Dieu veille sur nous comme sur Elie mais, comme le prophète, comme le Christ, nous sommes là pour donner la vie et transfigurer le monde par notre don, en servant l’humanité selon nos aptitudes et nos dons respectifs. Jésus a pacifié l’humanité par sa Passion, il a transfiguré les réalités de ce monde par son amour des personnes et sa relation au Père. Et nous alors ? Edith Stein qui a pris le nom de sœur Thérèse-Bénédicte de la Croix avant de mourir à Auschwitz et d’être canonisée par Jean-Paul II écrivait : «  Dans la nuit obscure surgissent les plus grandes figures de prophètes et de saints.
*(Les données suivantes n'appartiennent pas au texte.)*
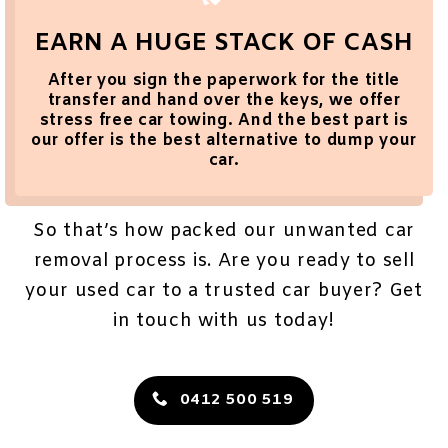
EARN A HUGE STACK OF CASH
After you sign the paperwork for the title
transfer and hand over the keys, we offer
stress
free car towing
. And the best part is
our offer is the best alternative to dump your
car.
So that’s how packed our
unwanted car
removal
process is. Are you ready to sell
your used car to a trusted car buyer? Get
in touch with us today!
0412 500 519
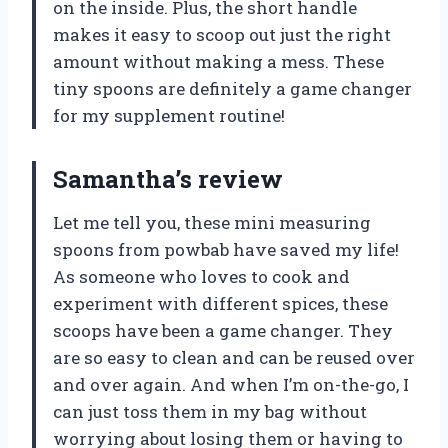
on the inside. Plus, the short handle
makes it easy to scoop out just the right
amount without making a mess. These
tiny spoons are definitely a game changer
for my supplement routine!
Samantha’s review
Let me tell you, these mini measuring
spoons from powbab have saved my life!
As someone who loves to cook and
experiment with different spices, these
scoops have been a game changer. They
are so easy to clean and can be reused over
and over again. And when I’m on-the-go, I
can just toss them in my bag without
worrying about losing them or having to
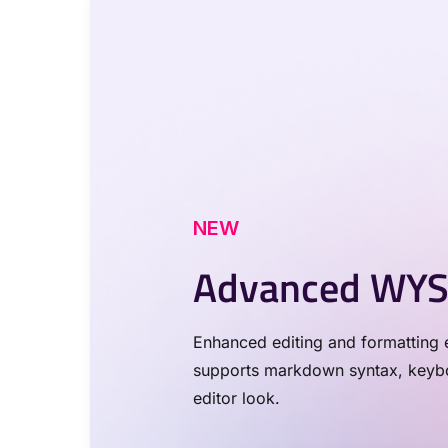
NEW
Advanced WYS
Enhanced editing and formatting e
supports markdown syntax, keyboa
editor look.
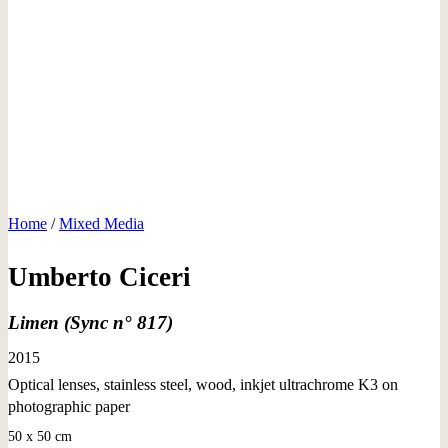
Home
/
Mixed Media
Umberto Ciceri
Limen (Sync n° 817)
2015
Optical lenses, stainless steel, wood, inkjet ultrachrome K3 on
photographic paper
50 x 50 cm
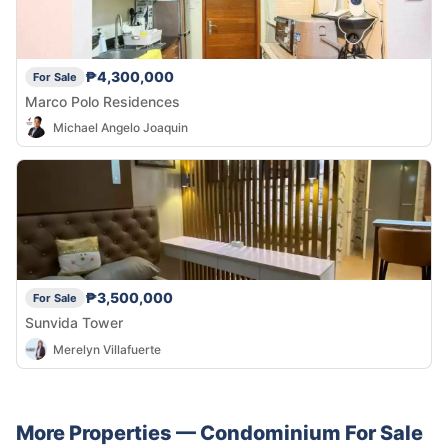
₱4,300,000
For Sale
Marco Polo Residences
Michael Angelo Joaquin
₱3,500,000
For Sale
Sunvida Tower
Merelyn Villafuerte
More Properties —
Condominium
For Sale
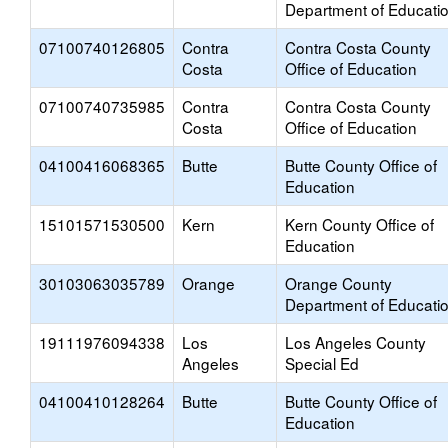
Department of Educati
07100740126805
Contra
Contra Costa County
Costa
Office of Education
07100740735985
Contra
Contra Costa County
Costa
Office of Education
04100416068365
Butte
Butte County Office of
Education
15101571530500
Kern
Kern County Office of
Education
30103063035789
Orange
Orange County
Department of Educati
19111976094338
Los
Los Angeles County
Angeles
Special Ed
04100410128264
Butte
Butte County Office of
Education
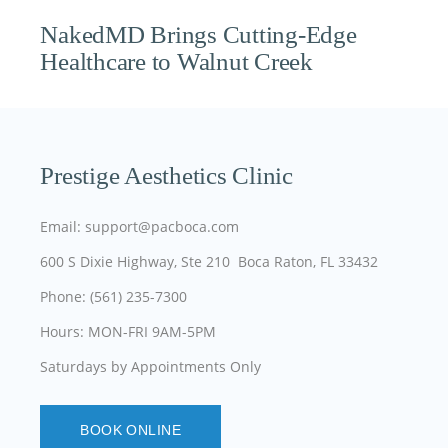
NakedMD Brings Cutting-Edge
Healthcare to Walnut Creek
Prestige Aesthetics Clinic
Email: support@pacboca.com
600 S Dixie Highway, Ste 210 Boca Raton, FL 33432
Phone: (561) 235-7300
Hours: MON-FRI 9AM-5PM
Saturdays by Appointments Only
BOOK ONLINE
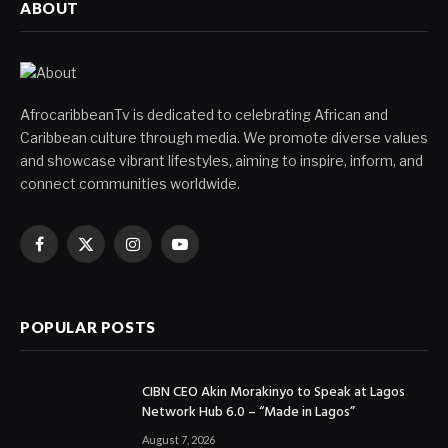
ABOUT
AfrocaribbeanTv is dedicated to celebrating African and
Caribbean culture through media. We promote diverse values
and showcase vibrant lifestyles, aiming to inspire, inform, and
connect communities worldwide.
Facebook
X
Instagram
YouTube
(Twitter)
POPULAR POSTS
CIBN CEO Akin Morakinyo to Speak at Lagos
Network Hub 6.0 – “Made in Lagos”
August 7, 2026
Mais le courant de la vie mystique qui façonne les âmes reste en grande partie invisible (…) Ce n’est qu’au jour où tout ce qui est caché sera manifesté que nous découvrirons aussi à quelles âmes nous sommes redevables des tournants décisifs de notre vie personnelle. »
Jésus se donne, les saints se donnent, des hommes et des femmes dont nous ignorons peut-être l’identité nourrissent notre existence et révèlent le visage du Dieu vivant. Frères et sœurs, c’est le dimanche du Dieu qui se donne au fil de notre marche avec les méandres et les passages au désert, les jours où nous ne comprenons pas très bien ce qui nous arrive. « Lève-toi et mange, car il est long le chemin qui te reste ». Dieu ne lui dit pas qu’il est bientôt arrivé mais que le chemin est encore long et sinueux voire escarpé.
Et bien c’est là que le prophète Elie tout comme Moïse en son temps est attendu par Dieu. Il est vide, le quotidien est pour le moins monotone et Dieu est là parce qu’il est démuni, face à lui-même, sans protection ni moyen de fuir. C’est là que tombe la promesse de la vie éternelle, le pain pour la route qui non seulement est longue mais ne finit pas. C’est la vie sans fin où nous serons parfaitement présents au Dieu qui se donne.
Nous avons peut-être un peu perdu de vue cette exigence d’être présent à ce que l’autre nous dit, à ce qu’il nous donne, à sa vie. Le Christ vient mendier cette présence et cette attention et il se fait présence. « Dieu seul suffit » disait Thérèse d’Avila, cette autre grand figure du Carmel. Découvrons cette présence désintéressée et pleine d’amour devant Dieu et pour Dieu. C’est la vie éternelle.